George Lucas spoke again recently, which means that, of course, he angered nerds all over the world. His recent statements regard the fervent “Han Shot First” controversy. Lucas claims that not only did he redesign the scene where Greedo captures Han Solo for A New Hope’s special edition, but he now says it was always that way, and Greedo was always meant to shoot first. Even though anybody with eyeballs in their head can see that is not the case, and that Han Solo is a badass.
Visitors to Skywalker Ranch may notice some strange occurrences. It’s not uncommon to catch a glimpse of movement out of the corner of your eye or feel a presence behind you when walking the hallways at night. Though when you turn, there is no one there. Some eyewitnesses have reported seeing an opaque, glowing woman pleading for help. George Lucas explains that this is just test footage for Princess Leia‘s hologram transmission to Obi-Wan Kenobi. But it just doesn’t add up.

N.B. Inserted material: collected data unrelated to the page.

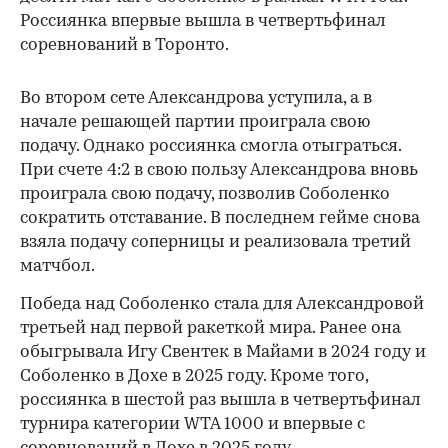
Россиянка впервые вышла в четвертьфинал
соревнований в Торонто.
Во втором сете Александрова уступила, а в
начале решающей партии проиграла свою
подачу. Однако россиянка смогла отыграться.
При счете 4:2 в свою пользу Александрова вновь
проиграла свою подачу, позволив Соболенко
сократить отставание. В последнем гейме снова
взяла подачу соперницы и реализовала третий
матчбол.
00:00
/
00:00
Победа над Соболенко стала для Александровой
третьей над первой ракеткой мира. Ранее она
обыгрывала Игу Свентек в Майами в 2024 году и
Соболенко в Дохе в 2025 году. Кроме того,
россиянка в шестой раз вышла в четвертьфинал
турнира категории WTA 1000 и впервые с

Though there is clearly filmic proof of the Death Star firing upon Alderaan and killing its entire population, George Lucas has been an outspoken Holocaust (on Alderaan) denier. “The Holocaust (on Alderaan) didn’t happen,” claims Lucas. “The explosion of the planet was an inside job which the Empire had no hand in.” He also purports there is a conspiracy in the Cloud City of Bespin that Lando Calrissian has stockpiled thousands of plastic bins alleged to be used for the mass burials of suspected rebels.
Deny. Deny. Deny.
That’s George Lucas’s top three rules when called out for the double-dipping of a cracker, chip, or baby carrot while at functions that offer hummus or ranch dip. It’s not even worth accusing him anymore as he can use Industrial Light & Magic to digitally cover up any wrongdoing. Best bet is to just get to the dip before him and ration out your own amount, or avoid it entirely.